Here is how we lock this down. No fluff, just the configs that stop you from getting paged at 3 AM.

1. The Root Problem (Literally)

By default, a process inside a Docker container runs as root. If an attacker compromises that process and finds a kernel vulnerability (hello, Dirty Pipe precursors), they break out. Suddenly, they aren't just in the container; they own the host node.

You must enforce the Principle of Least Privilege. Create a specific user for your application.

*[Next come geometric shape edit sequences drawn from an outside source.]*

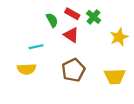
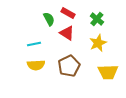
green cross: (94, 17) -> (97, 19), moved
yellow star: (119, 37) -> (98, 43), moved
yellow semicircle: (27, 69) -> (36, 65), moved

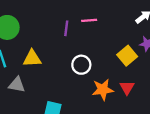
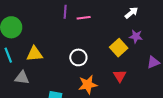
purple line: (66, 28) -> (65, 12), moved
orange star: (103, 90) -> (88, 85), moved

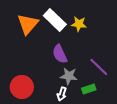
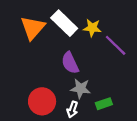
purple line: (99, 67) -> (116, 45), moved
red circle: (22, 87) -> (42, 101), moved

The Fix: Update Your Dockerfile

Stop using the default user. Here is a production-ready snippet for a Node.js application that I implement on every CoolVDS instance I provision:

FROM node:14-alpine

# Install dependencies required for the app
RUN apk add --no-cache python3 make g++

# Create a group and user so we aren't running as root
RUN addgroup -S appgroup && adduser -S appuser -G appgroup

WORKDIR /app

COPY package*.json ./
RUN npm ci --only=production

COPY . .

# Switch to the non-root user
USER appuser

EXPOSE 3000
CMD ["node", "server.js"]
Pro Tip: Alpine Linux is great for size, but verify your dependencies. If you need standard glibc, consider Google's distroless images. They contain only your application and its runtime dependencies. No shell, no package manager, no noise. It makes an attacker's life miserable because there is no /bin/bash to leverage.

2. Immutable Infrastructure: Read-Only Filesystems

If an attacker manages to inject a shell script into your container, their next step is usually to write a persistence mechanism or download a crypto-miner. Make their job impossible by making the container filesystem read-only.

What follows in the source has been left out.